The win came from what may have looked like an unlikely source.

Alexis Xiong and Lena Nguyen rallied from a first-set defeat to win at No. 3 doubles, giving Johnson a 4-3 victory over Washington at Eden Prairie High School to win the Governors their seventh straight state title, 11th in the past 12 years and 12th overall in program history.

It was surprising, perhaps, considering the duo featured one player who hadn’t played badminton prior to this season and another who was just elevated to varsity last week.

“To step up and just be able to play at a high level and decide the match was really something special,” Fischbach said.

That was the story of Johnson’s season. A rash of injuries and illnesses meant players had to step up.

It reached a point where Johnson’s coaching staff considered jumbling its lineups to find different combinations. Instead, the Governors elected to keep elevating players who’d put in the work to earn their opportunities. The move paid off. Another title is Johnson’s.

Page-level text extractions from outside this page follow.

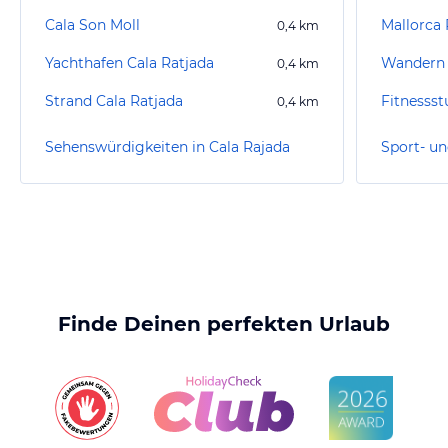
Cala Son Moll
Mallorca 
0,4
km
Yachthafen Cala Ratjada
Wandern 
0,4
km
Strand Cala Ratjada
Fitnesss
0,4
km
Sehenswürdigkeiten in Cala Rajada
Finde Deinen perfekten Urlaub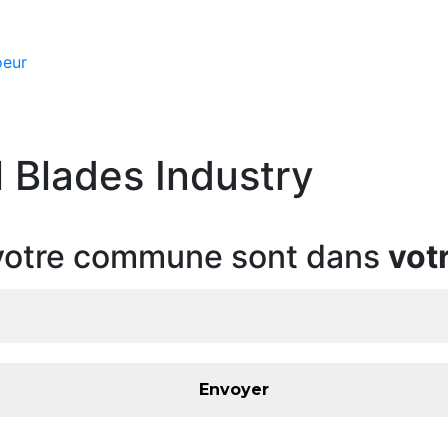
oeur
 Blades Industry
e votre commune sont dans
vot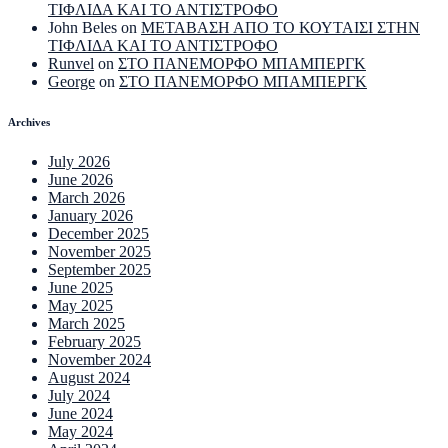
ΤΙΦΛΙΔΑ ΚΑΙ ΤΟ ΑΝΤΙΣΤΡΟΦΟ
John Beles
on
ΜΕΤΑΒΑΣΗ ΑΠΟ ΤΟ ΚΟΥΤΑΙΣΙ ΣΤΗΝ
ΤΙΦΛΙΔΑ ΚΑΙ ΤΟ ΑΝΤΙΣΤΡΟΦΟ
Runvel
on
ΣΤΟ ΠΑΝΕΜΟΡΦΟ ΜΠΑΜΠΕΡΓΚ
George
on
ΣΤΟ ΠΑΝΕΜΟΡΦΟ ΜΠΑΜΠΕΡΓΚ
Archives
July 2026
June 2026
March 2026
January 2026
December 2025
November 2025
September 2025
June 2025
May 2025
March 2025
February 2025
November 2024
August 2024
July 2024
June 2024
May 2024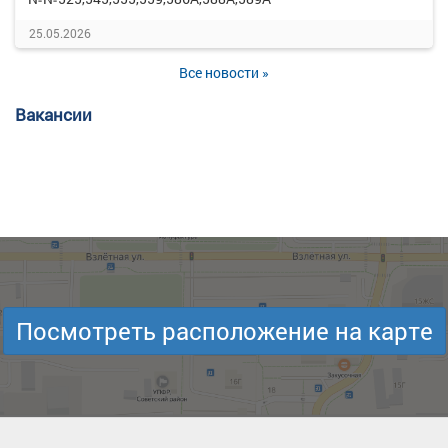
25.05.2026
Все новости »
Вакансии
Посмотреть расположение на карте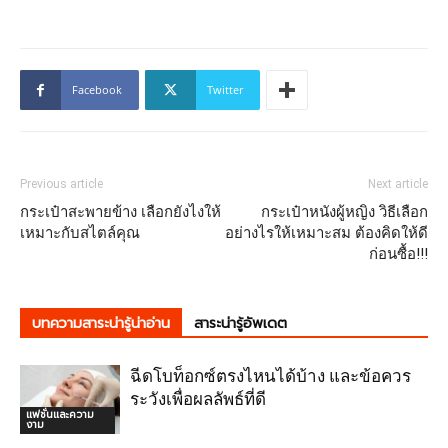
Facebook
Twitter
Previous article
Next article
กระเป๋าสะพายข้าง เลือกยังไงให้
กระเป๋าหนังผู้หญิง วิธีเลือก
เหมาะกับสไตล์คุณ
อย่างไรให้เหมาะสม ต้องคิดให้ดี
ก่อนซื้อ!!!
บทความสาระน่ารู้น่าอ่าน
สาระน่ารู้อัพเดต
ฉีดโบท็อกซ์ตรงไหนได้บ้าง และข้อควร
ระวังเพื่อผลลัพธ์ที่ดี
แฟชั่นและความ
งาม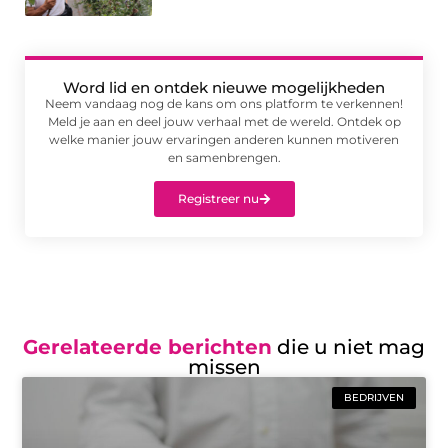
Word lid en ontdek nieuwe mogelijkheden
Neem vandaag nog de kans om ons platform te verkennen!
Meld je aan en deel jouw verhaal met de wereld. Ontdek op
welke manier jouw ervaringen anderen kunnen motiveren
en samenbrengen.
Registreer nu
Gerelateerde berichten
die u niet mag
missen
BEDRIJVEN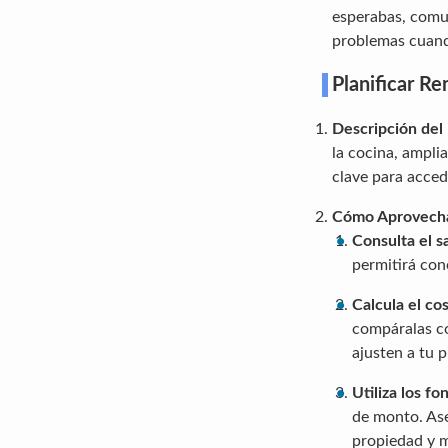
esperabas, comun
problemas cuando
Planificar R
Descripción del
la cocina, ampli
clave para acced
Cómo Aprovech
Consulta el s
permitirá con
Calcula el co
compáralas co
ajusten a tu 
Utiliza los f
de monto. Ase
propiedad y m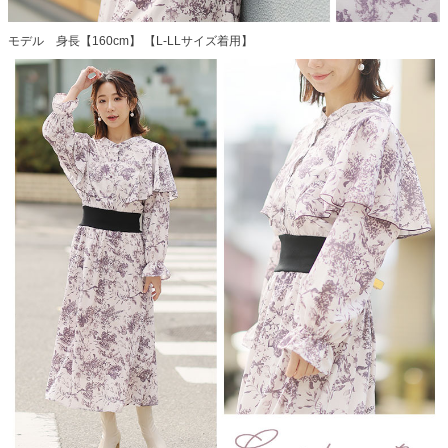
モデル 身長【160cm】 【L-LLサイズ着用】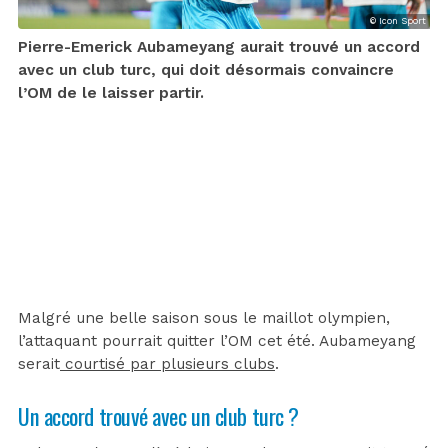
© Icon Sport
Pierre-Emerick Aubameyang aurait trouvé un accord
avec un club turc, qui doit désormais convaincre
l’OM de le laisser partir.
Malgré une belle saison
sous le maillot olympien,
l’attaquant pourrait quitter l’OM cet été. Aubameyang
serait
courtisé par plusieurs clubs
.
Un accord trouvé avec un club turc ?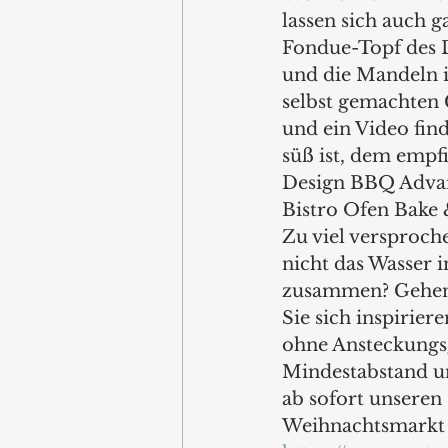
lassen sich auch 
Fondue-Topf des D
und die Mandeln i
selbst gemachten
und ein Video fin
süß ist, dem em
Design BBQ Advanc
Bistro Ofen Bake &
Zu viel versproch
nicht das Wasser
zusammen? Gehen S
Sie sich inspirier
ohne Ansteckungsg
Mindestabstand u
ab sofort unser
Weihnachtsmarkt 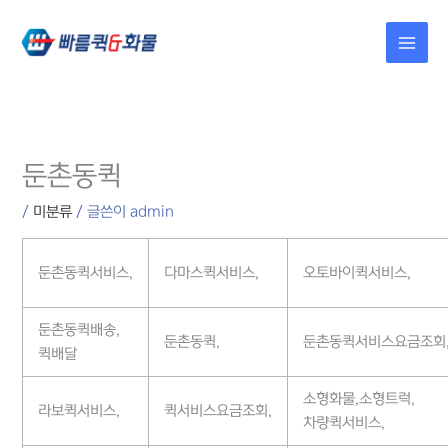
콘텐츠로
건너뛰기
둔촌동퀵
/
미분류
/ 글쓴이
admin
둔촌동퀵서비스,
다마스퀵서비스,
오토바이퀵서비스,
둔촌동퀵배송,
둔촌동퀵,
둔촌동퀵서비스요금조회
퀵배달
소형화물,소형트럭,
라보퀵서비스,
퀵서비스요금조회,
차량퀵서비스,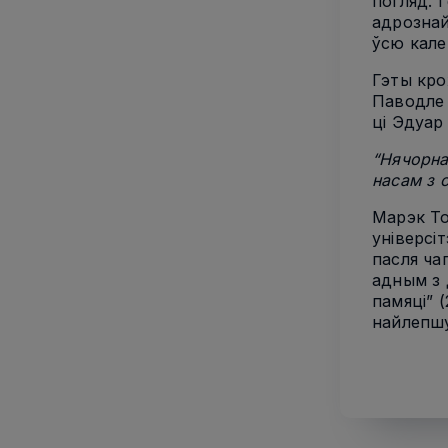
погляд. 
адрознай
ўсю кале
Гэты кро
Паводле 
ці Эдуар 
“Нячорна
насам з 
Марэк То
універсі
пасля ча
адным з 
памяці” 
найлепшу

That was likely much to the chagrin of everyone else in attendance. Johnson is Goliath, and everyone else is always waiting for it to fall. Not this year.

Fischbach credited the alumni activity with helping Johnson stay on top. Six Johnson alums — one assistant and five volunteers — were on hand Wednesday to help coach and keep the streak alive.

“The young girls take pride in the tradition and they see the older girls and how much it means to them, too,” he said. “We talk about how everyone is rooting against us, so we’ve got to be with each other. The whole gym is cheering when the other girl gets a point, and we just have our 10 teammates and the alumni — it’s a little different. … It’s our team, that’s what we focus on. We try to block out the noise and just focus on what we accomplish. We work hard and we earn it.”